The top Internet censor in China has issued a warning that during the Chinese New Year, it will crack down on "fake information" that propagates unfavorable opinions regarding COVID-19 infections.

The Cyberspace Administration of China (CAC) issued the warning two months after Beijing abruptly decided to eliminate practically all of its zero-COVID rules, leading to a spike in infections that severely strained the healthcare system.

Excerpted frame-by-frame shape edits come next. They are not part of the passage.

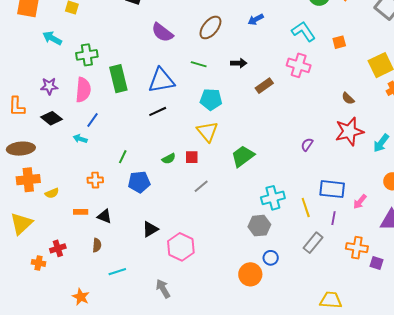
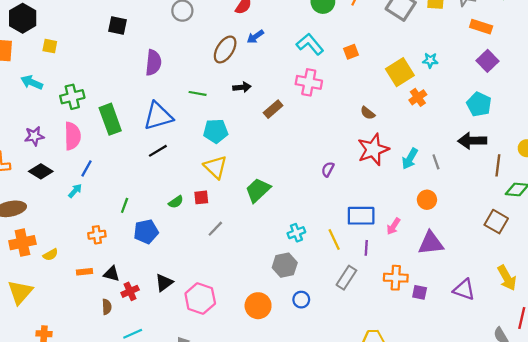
brown ellipse: (210, 27) -> (225, 49), moved
purple semicircle: (162, 32) -> (153, 63), turned -115
cyan arrow: (80, 139) -> (75, 191), turned 120
cyan cross: (273, 198) -> (296, 233), size x0.7
red cross: (58, 248) -> (130, 291), moved
orange circle: (250, 274) -> (258, 306), moved

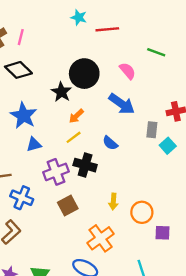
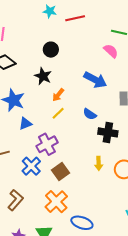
pink semicircle: (128, 71) -> (111, 51), moved
black circle: (84, 74) -> (51, 50), moved, size x0.6
black cross: (85, 165) -> (108, 132), moved
blue cross: (22, 198) -> (31, 166), moved, turned 30
orange cross: (101, 238) -> (56, 202), moved

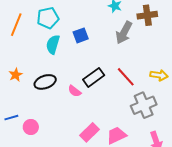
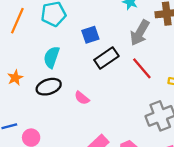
cyan semicircle: (53, 44) -> (52, 57), moved
black rectangle: (94, 77) -> (106, 58), moved
red line: (126, 77) -> (142, 68), moved

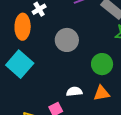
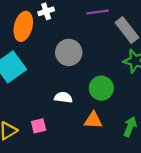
white semicircle: (74, 92) -> (63, 97), moved

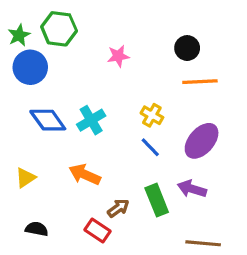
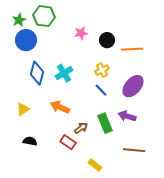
black circle: (187, 48) -> (107, 40), moved
yellow cross: (152, 115) -> (102, 70), turned 32
blue diamond: (48, 120) -> (37, 73), turned 50

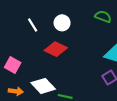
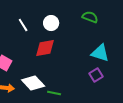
red diamond: (56, 49) -> (45, 48), turned -35

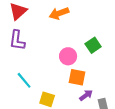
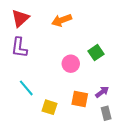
orange square: (77, 77) -> (80, 99), moved
purple arrow: (86, 95) -> (102, 92), moved

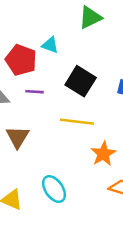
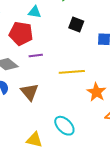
cyan triangle: (50, 45) -> (35, 12), moved
black square: (81, 81) -> (76, 24), moved, size x0.7

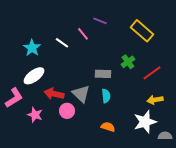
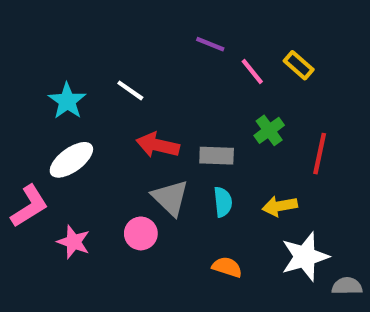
yellow rectangle: (142, 31) -> (299, 65), size x0.6
pink line: (83, 34) -> (252, 72), moved
red line: (152, 73) -> (320, 154), turned -42
red arrow: (54, 94) -> (158, 145), moved
yellow arrow: (155, 100) -> (280, 206), moved

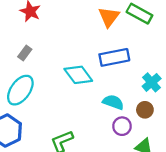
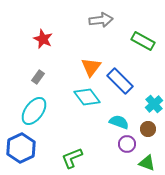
orange triangle: (109, 17) -> (91, 67), moved
blue rectangle: (114, 57) -> (120, 81), turned 56

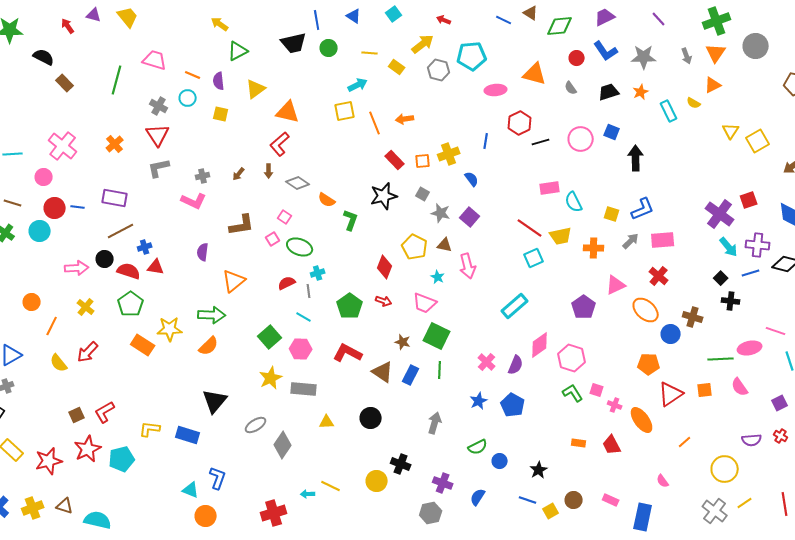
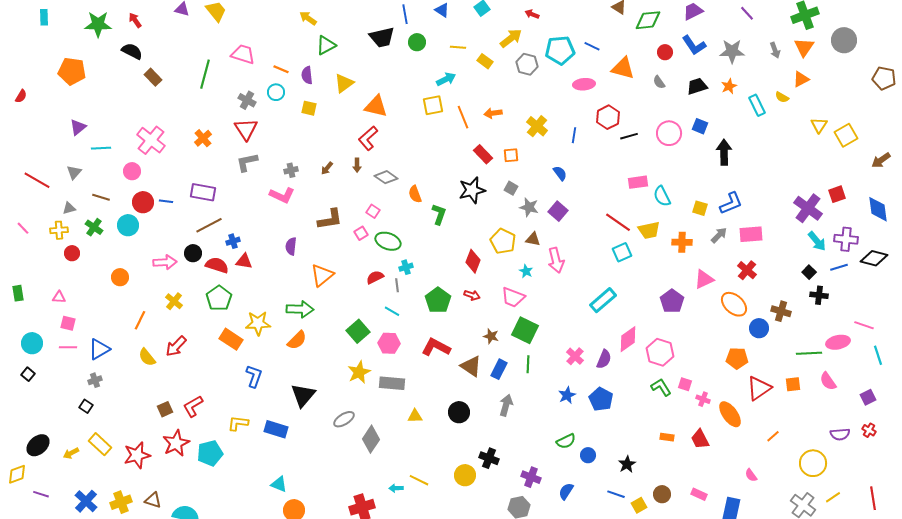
blue line: (504, 20) -> (592, 46), moved
red arrow: (68, 26) -> (135, 20), moved
yellow cross: (449, 154) -> (537, 126), moved, turned -30
orange semicircle: (327, 200) -> (415, 194), turned 36
orange circle: (32, 302) -> (120, 277), moved
gray arrow: (435, 423) -> (506, 405), moved
blue L-shape: (218, 478) -> (254, 376), moved

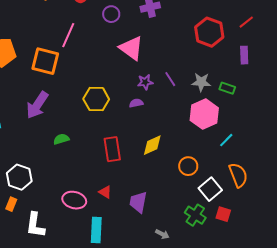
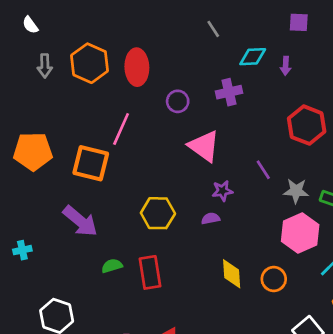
purple line: (170, 79) -> (263, 170), moved
purple arrow: (37, 105) -> (80, 221), turned -84
yellow diamond: (152, 145) -> (232, 274), turned -70
red rectangle: (112, 149) -> (150, 272), moved
orange circle: (188, 166) -> (274, 279), moved

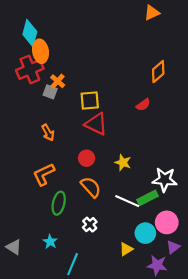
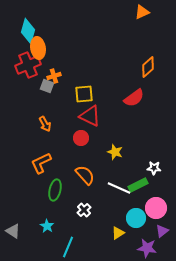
orange cross: (58, 81) -> (54, 76), turned 32
red semicircle: (143, 105) -> (134, 98), size x1.5
red circle: (87, 158) -> (81, 138), moved
white star: (165, 180) -> (154, 168), size x0.6

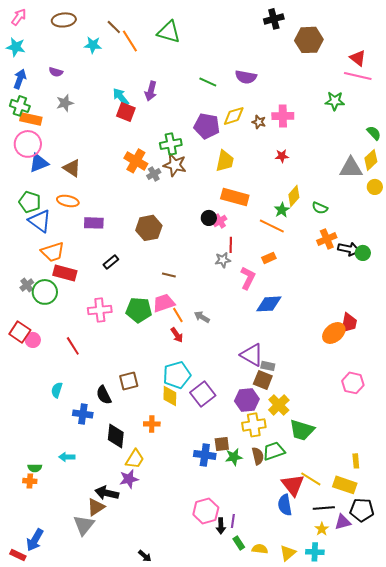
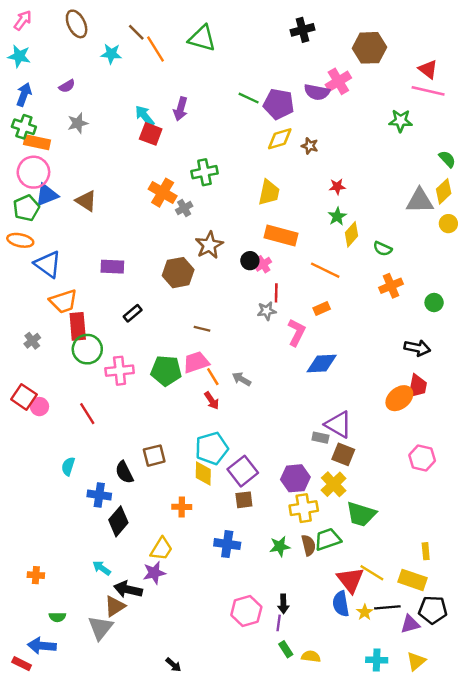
black cross: (274, 19) -> (303, 30), moved
brown ellipse: (64, 20) -> (77, 24), turned 70
purple semicircle: (56, 72) -> (67, 86), turned -48
purple semicircle: (246, 77) -> (317, 92), moved
pink cross: (283, 116) -> (338, 81), moved, turned -30
purple pentagon: (207, 126) -> (279, 104), moved
brown star: (175, 165) -> (209, 245), moved, turned 30
orange ellipse: (68, 201) -> (20, 240), moved
green pentagon: (30, 202) -> (26, 208), moved, turned 30
green star: (282, 210) -> (337, 216), moved
black arrow: (349, 249) -> (417, 348), moved
red rectangle: (65, 273) -> (78, 326), turned 70
green circle: (45, 292) -> (87, 349), moved
purple triangle: (252, 355) -> (338, 424), moved
brown square: (263, 380) -> (343, 454), moved
black diamond: (116, 436) -> (118, 521), moved, turned 35
brown square: (222, 444) -> (244, 500), moved
blue cross: (205, 455) -> (227, 544), moved
cyan arrow: (67, 457) -> (102, 568), moved, turned 35
green semicircle: (35, 468) -> (57, 617), moved
black arrow: (221, 526) -> (283, 604), moved
yellow star: (322, 529) -> (365, 612), moved
blue arrow: (35, 540) -> (42, 646), turned 65
yellow triangle: (288, 553) -> (416, 661), moved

The CAC stated that "investigate and deal with fabrications about the trend of the epidemic and the latest prevention policies, fake antivirus secret recipes and patient experiences etc to prevent the public from being misled and causing social panic."

This year's campaign will focus on "in-depth rectification of false information... to prevent the spread of gloomy emotions," according to the regulator.

The warning comes as hundreds of millions of people return to their hometowns for Chinese New Year, raising fears that the huge migration would result in another wave of COVID-19 infections.

Over the past two months, China's Internet has been inundated with complaints about overcrowded hospitals and overworked medical staff, as well as reports of far higher than typical activity at crematoriums. Additionally, online users reported being unable to obtain vital drugs.

The CAC announced that it will also vigorously combat "deliberate online attempts" to stoke racial animosity, foment fear, and exaggerate "the dark side of society."

The Chinese Internet censor also declared that it would closely monitor online reviews of the new year gala, a program that combines entertainment with propaganda about important national policies.

While the gala is set to retain its position as the world's most-watched variety program, with hundreds of millions of Chinese tuning in both at home and abroad, it has been losing appeal to the younger generation and has faced rising criticism, and even mocking, online.

The CAC also stated that it will target online fan circles, or fan quan - informal virtual communities centered on an idol - in order to discourage fans of celebrities, particularly those performing at the New Year's Eve gala, from trolling others.

Since 2021, the Internet watchdog has made online fan clubs a top priority since its members frequently promote their favorite celebrities by harassing and doxxing competing fandoms. Parents have also expressed concern that the groups are pressuring their kids to give money to their idols.

The CAC also declared that it will target fabricated sob tales created to solicit funds.

Chinese New Year is typically a time when individuals settle bills and wrap up the previous year's business. However, some online con artists have been known to create personal tales, such as business bankruptcies, in order to con unsuspecting donors out of their money.